Campbell urges this Court to take judicial notice of several items of evidence of Canadian law, particularly relevant to 1955, which he presents for the first time on appeal. However, judicial notice should not be used as a device to correct on appeal an almost complete failure to present adequate evidence to the trial court.
Campbell's arguments against the remaining counts of the indictment lack substance once his convictions on counts I and II are upheld. He argues as to count III that the Government erred in the transcription of bond transactions from brokerage lists to its summaries of these records offered in evidence and that the original records show that he had in fact purchased rather than sold 3% Government of Canada bonds in 1957 which would make it impossible for him to have received the interest as charged or to have declared it in 1957. However, as the Government notes in its brief, the transaction as shown on the original brokerage records could just as easily reflect the sale of the 3% Bonds from Campbell to the broker and then to another customer. Furthermore, Campbell's contention that the Government's exhibits were transcribed in error was apparently not raised below and at best this issue was resolved against him by the jury.

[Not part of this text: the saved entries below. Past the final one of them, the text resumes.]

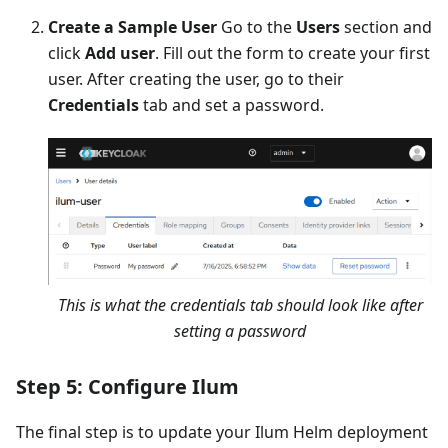
Create a Sample User
Go to the
Users
section and
click
Add user
. Fill out the form to create your first
user. After creating the user, go to their
Credentials
tab and set a password.
This is what the credentials tab should look like after
setting a password
Step 5: Configure Ilum
The final step is to update your Ilum Helm deployment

Finally, Campbell argues that his revaluation and 'sale' of his Ford Highwood Collieries stock was made in good faith and on the advice of his accountant. Campbell's characterization of his intent was obviously disbelieved by the jury. This was a reasonable finding in view of the details of the series of transactions involving the stock and of the pattern created by Campbell's reporting of his income for 1955-57. Furthermore, he offered no concrete evidence that he had consulted with an attorney concerning the Ford Highwood stock transaction or that he had made a full and frank disclosure of all the facts to counsel, even assuming that such legal or accounting advice was obtained before consummation of the transaction.
The facts relating to the purported sale of Campbell's Ford Highwood stock to his wife and the 1957 loss claimed thereon are so clearly fraudulent that they call for this conclusion. Even as Campbell would place the blame for his tax derelictions upon his lawyer, so here does he endeavor to charge his accountant with improper advice. The proof is convincing as to the person responsible. The jury's verdict indicates that person.
HAYS, Circuit Judge.
I concur in the result.
The facts of the present case indicate that such a gambit may have been attempted by Campbell. He never filed a United States return from 1945 through 1953. He also replied as follows to Canada's initial claim for taxes for 1954 and 1955:
Department of August 22, 1956.
National Revenue Tax Division 400 Youville Square Montreal, Canada Gentlemen:
I was surprised to find your Tax Returns for the years 1954-55 awaiting my return to Montreal.
As you probably already know, I am, and always have been a citizen of the United States, and whatever income I earned in Canada, I included in my returns for the aforementioned years, which I filed in New York.
If there is any further information you desire, please be good enough to communicate with me.